The record contains a medical report dated 20 December 1966 stating, in part:

"Paravertebral fibrositis is present, as is sacroiliac strain. Intensive conservative therapy is again indicated, including traction and physical therapy. If the results of this therapy are unsatisfactory, I would recommend further evaluation, including myelography, in consideration of herniated lumbar disc, and in consideration of possible necessity for surgery, considering the prolonged period of time that this patient has been symptomatic."

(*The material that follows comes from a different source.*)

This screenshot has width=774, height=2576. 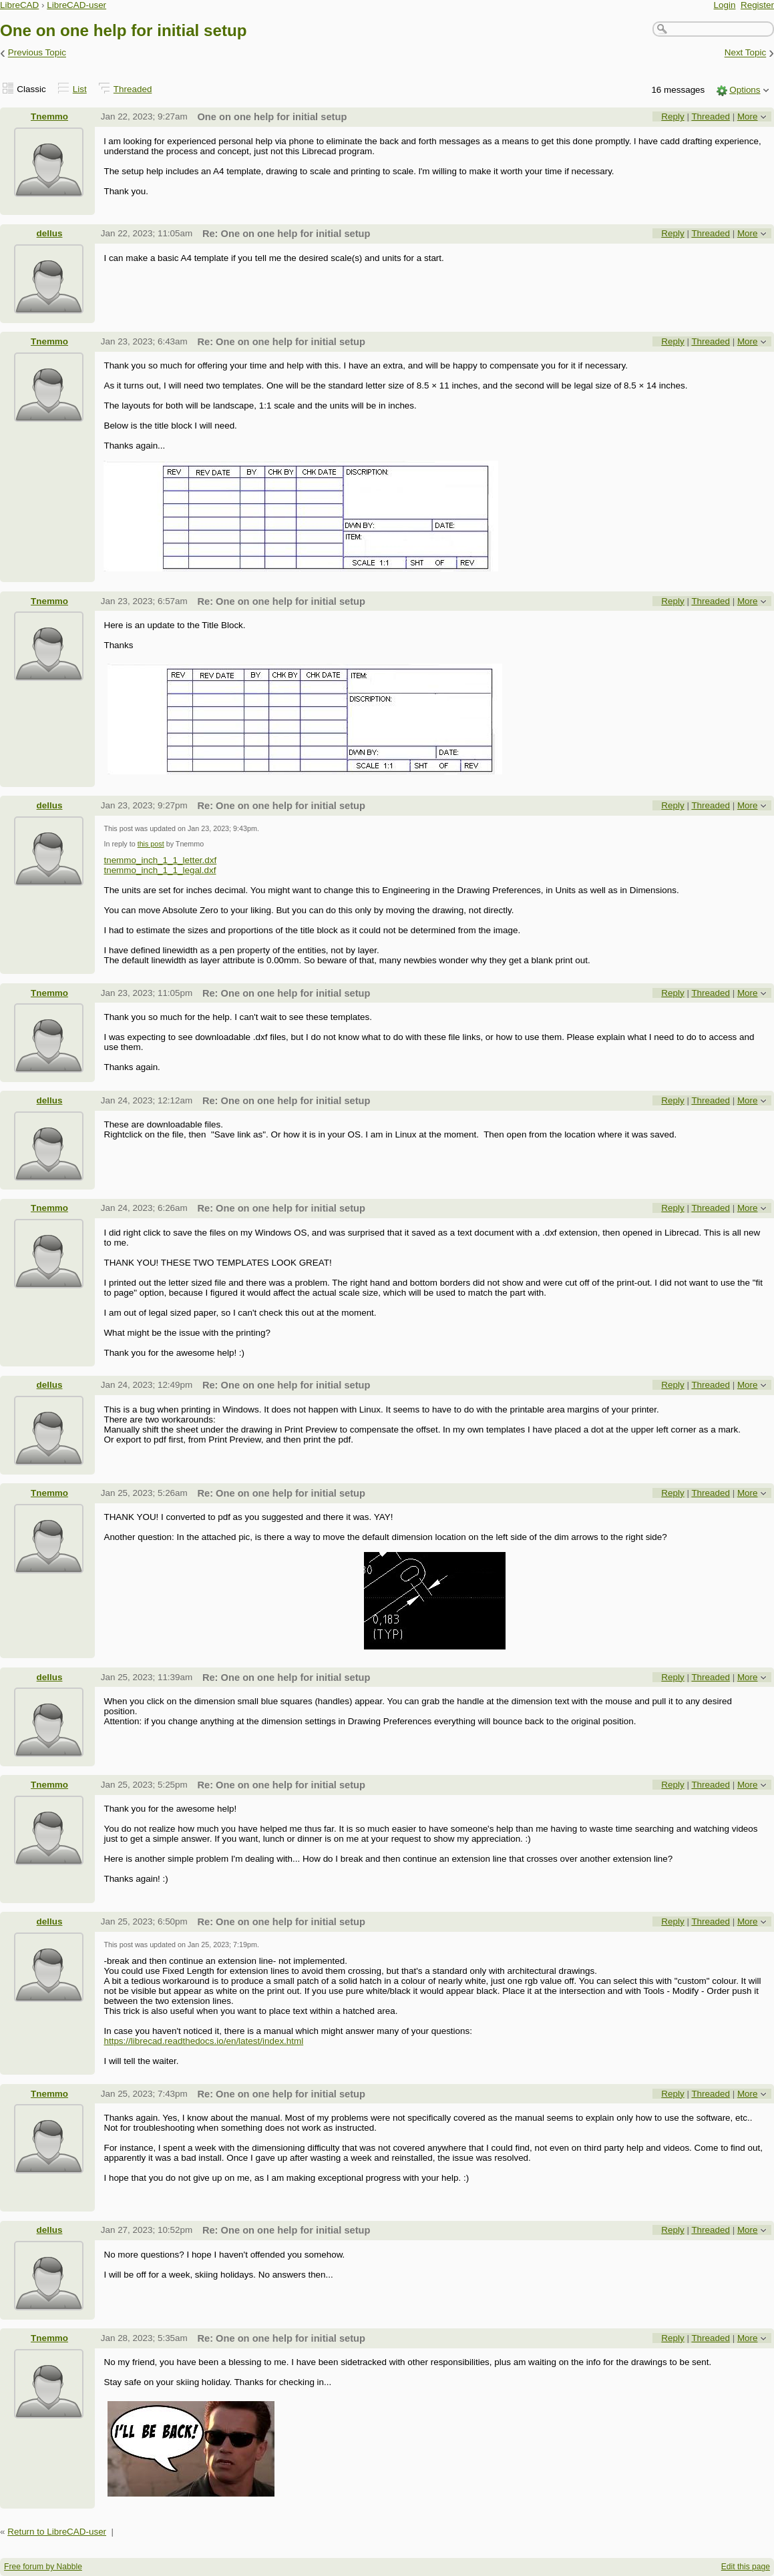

This report is quoted for the reason that to this date the issues have been limited to whether the employee has a compensable claim. None of the other issues, as for example, the average monthly wage; accident benefits; an award for total temporary disability; the percentage of physical functional disability resulting from the industrial incident, if any there be; and the award for permanent partial disability, if any there be, have been determined. This recitation is not a limitation upon the area of appropriate inquiry by The Industrial Commission, the only effect of this opinion being to determine that there was an industrial incident within the course and scope of the employment which requires additional examination and award.

Under these circumstances we deem it appropriate to determine one matter of evidence. The employee's claim was processed under her former name of King, that being the name in which her employment records were maintained. In January 1964 she married Marvin Helms but her records were not modified. After the 7 December 1964 hearing someone, apparently an insurance adjuster, took a statement from a person who identified himself as Marvin Helms. This statement was transcribed and the transcript was not signed by Helms. So far as the *162 record discloses, the employee and her attorney were not notified of the taking of the statement and they did not participate therein. A further longhand statement dated 30 December 1964, written in one hand and signed in another, was taken under like circumstances. These were offered in evidence at the 10 June 1966 hearing. Objections were presented thereto and the objections were not ruled upon. These documents are not admissible in evidence before The Industrial Commission and they may not be considered by The Industrial Commission in future hearings upon the foundations which have been laid even though they have been stamped as having been received by The Industrial Commission and are physically within the file.

The Award is Affirmed.

CAMERON, C.J., and DONOFRIO, J., concur.